→ **WHAT TO PRODUCE**
Reproduce the whole listing, keeping each line as it is.

→ **INFORMATION SUPPLIED**
--

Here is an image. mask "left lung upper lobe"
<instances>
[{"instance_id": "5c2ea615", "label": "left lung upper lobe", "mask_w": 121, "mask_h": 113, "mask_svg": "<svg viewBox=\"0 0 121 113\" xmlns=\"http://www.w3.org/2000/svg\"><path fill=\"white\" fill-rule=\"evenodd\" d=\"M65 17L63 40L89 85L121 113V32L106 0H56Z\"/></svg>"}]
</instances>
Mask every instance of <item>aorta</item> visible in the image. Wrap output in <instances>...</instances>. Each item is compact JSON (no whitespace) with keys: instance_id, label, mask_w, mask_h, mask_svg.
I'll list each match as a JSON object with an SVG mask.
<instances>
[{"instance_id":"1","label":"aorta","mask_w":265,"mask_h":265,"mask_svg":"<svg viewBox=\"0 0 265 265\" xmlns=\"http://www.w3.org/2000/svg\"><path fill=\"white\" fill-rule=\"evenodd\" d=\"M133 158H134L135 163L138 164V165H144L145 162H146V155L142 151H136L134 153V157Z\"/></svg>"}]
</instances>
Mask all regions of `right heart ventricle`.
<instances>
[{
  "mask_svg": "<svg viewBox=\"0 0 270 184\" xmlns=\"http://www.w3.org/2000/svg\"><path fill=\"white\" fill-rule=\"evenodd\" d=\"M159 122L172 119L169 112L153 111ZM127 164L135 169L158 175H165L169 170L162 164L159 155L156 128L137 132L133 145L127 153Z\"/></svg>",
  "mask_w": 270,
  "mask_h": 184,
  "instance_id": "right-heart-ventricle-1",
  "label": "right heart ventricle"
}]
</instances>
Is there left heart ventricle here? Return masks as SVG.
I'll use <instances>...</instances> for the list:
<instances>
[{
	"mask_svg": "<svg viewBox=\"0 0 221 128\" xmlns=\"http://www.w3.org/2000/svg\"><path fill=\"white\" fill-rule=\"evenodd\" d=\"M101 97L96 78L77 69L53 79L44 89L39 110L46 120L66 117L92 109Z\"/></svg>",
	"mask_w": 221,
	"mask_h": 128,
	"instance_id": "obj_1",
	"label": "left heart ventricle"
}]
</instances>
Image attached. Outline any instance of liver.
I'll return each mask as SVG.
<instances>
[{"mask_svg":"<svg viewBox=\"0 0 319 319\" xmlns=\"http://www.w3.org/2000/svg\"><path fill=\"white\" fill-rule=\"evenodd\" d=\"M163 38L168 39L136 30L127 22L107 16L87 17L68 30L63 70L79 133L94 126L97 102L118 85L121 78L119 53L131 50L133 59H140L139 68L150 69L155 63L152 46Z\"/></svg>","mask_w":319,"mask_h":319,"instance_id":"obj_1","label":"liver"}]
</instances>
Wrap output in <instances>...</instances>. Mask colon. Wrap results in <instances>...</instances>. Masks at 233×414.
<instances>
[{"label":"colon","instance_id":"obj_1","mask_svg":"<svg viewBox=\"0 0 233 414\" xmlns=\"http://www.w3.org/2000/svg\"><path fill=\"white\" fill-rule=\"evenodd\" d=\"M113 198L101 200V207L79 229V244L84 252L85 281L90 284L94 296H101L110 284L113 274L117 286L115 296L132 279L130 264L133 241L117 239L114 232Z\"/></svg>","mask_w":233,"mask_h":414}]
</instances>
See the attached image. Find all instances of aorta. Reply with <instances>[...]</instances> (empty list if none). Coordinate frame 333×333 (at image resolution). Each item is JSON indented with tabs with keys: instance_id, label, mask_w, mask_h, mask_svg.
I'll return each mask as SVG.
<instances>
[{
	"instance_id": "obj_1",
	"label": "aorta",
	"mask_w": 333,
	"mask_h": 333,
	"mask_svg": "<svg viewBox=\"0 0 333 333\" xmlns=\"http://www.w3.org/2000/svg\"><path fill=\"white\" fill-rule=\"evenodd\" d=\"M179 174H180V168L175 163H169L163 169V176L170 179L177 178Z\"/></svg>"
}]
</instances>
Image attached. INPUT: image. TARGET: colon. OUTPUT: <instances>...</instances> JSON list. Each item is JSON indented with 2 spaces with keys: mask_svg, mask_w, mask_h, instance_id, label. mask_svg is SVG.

--

→ **COMPLETED EXERCISE**
Here is an image. mask "left lung upper lobe"
<instances>
[{"instance_id": "5c2ea615", "label": "left lung upper lobe", "mask_w": 121, "mask_h": 113, "mask_svg": "<svg viewBox=\"0 0 121 113\" xmlns=\"http://www.w3.org/2000/svg\"><path fill=\"white\" fill-rule=\"evenodd\" d=\"M65 17L63 40L89 85L121 113V32L106 0H56Z\"/></svg>"}]
</instances>
Mask every instance of <item>aorta</item> visible in the image. Wrap output in <instances>...</instances>. Each item is compact JSON (no whitespace) with keys: instance_id, label, mask_w, mask_h, mask_svg.
I'll list each match as a JSON object with an SVG mask.
<instances>
[{"instance_id":"1","label":"aorta","mask_w":265,"mask_h":265,"mask_svg":"<svg viewBox=\"0 0 265 265\" xmlns=\"http://www.w3.org/2000/svg\"><path fill=\"white\" fill-rule=\"evenodd\" d=\"M133 158H134L135 163L138 164V165H144L145 162H146V155L142 151H136L134 153V157Z\"/></svg>"}]
</instances>
Mask all regions of `right heart ventricle`.
<instances>
[{
  "mask_svg": "<svg viewBox=\"0 0 270 184\" xmlns=\"http://www.w3.org/2000/svg\"><path fill=\"white\" fill-rule=\"evenodd\" d=\"M159 122L172 119L169 112L153 111ZM127 164L135 169L158 175H165L169 170L162 164L159 155L156 128L137 132L133 145L127 153Z\"/></svg>",
  "mask_w": 270,
  "mask_h": 184,
  "instance_id": "right-heart-ventricle-1",
  "label": "right heart ventricle"
}]
</instances>
Is there left heart ventricle here? Return masks as SVG.
I'll use <instances>...</instances> for the list:
<instances>
[{
	"mask_svg": "<svg viewBox=\"0 0 221 128\" xmlns=\"http://www.w3.org/2000/svg\"><path fill=\"white\" fill-rule=\"evenodd\" d=\"M101 97L96 78L77 69L53 79L44 89L39 110L46 120L66 117L92 109Z\"/></svg>",
	"mask_w": 221,
	"mask_h": 128,
	"instance_id": "obj_1",
	"label": "left heart ventricle"
}]
</instances>
Image attached. Outline any instance of liver.
I'll return each mask as SVG.
<instances>
[{"mask_svg":"<svg viewBox=\"0 0 319 319\" xmlns=\"http://www.w3.org/2000/svg\"><path fill=\"white\" fill-rule=\"evenodd\" d=\"M163 38L168 39L136 30L127 22L107 16L87 17L68 30L63 70L79 133L94 126L97 102L118 85L121 78L119 53L131 50L133 59H140L139 68L150 69L155 63L152 46Z\"/></svg>","mask_w":319,"mask_h":319,"instance_id":"obj_1","label":"liver"}]
</instances>
Wrap output in <instances>...</instances>. Mask colon. Wrap results in <instances>...</instances>. Masks at 233×414.
<instances>
[{"label":"colon","instance_id":"obj_1","mask_svg":"<svg viewBox=\"0 0 233 414\" xmlns=\"http://www.w3.org/2000/svg\"><path fill=\"white\" fill-rule=\"evenodd\" d=\"M113 198L101 200V207L79 229V244L84 252L85 281L90 284L94 296H101L110 284L113 274L117 286L115 296L132 279L130 264L133 241L117 239L114 232Z\"/></svg>","mask_w":233,"mask_h":414}]
</instances>
See the attached image. Find all instances of aorta. Reply with <instances>[...]</instances> (empty list if none). Coordinate frame 333×333 (at image resolution). Each item is JSON indented with tabs with keys: instance_id, label, mask_w, mask_h, mask_svg.
I'll return each mask as SVG.
<instances>
[{
	"instance_id": "obj_1",
	"label": "aorta",
	"mask_w": 333,
	"mask_h": 333,
	"mask_svg": "<svg viewBox=\"0 0 333 333\" xmlns=\"http://www.w3.org/2000/svg\"><path fill=\"white\" fill-rule=\"evenodd\" d=\"M179 174H180V168L175 163H169L163 169V176L170 179L177 178Z\"/></svg>"
}]
</instances>
Image attached. INPUT: image. TARGET: colon. OUTPUT: <instances>...</instances> JSON list. Each item is JSON indented with 2 spaces with keys: mask_svg, mask_w, mask_h, instance_id, label. mask_svg is SVG.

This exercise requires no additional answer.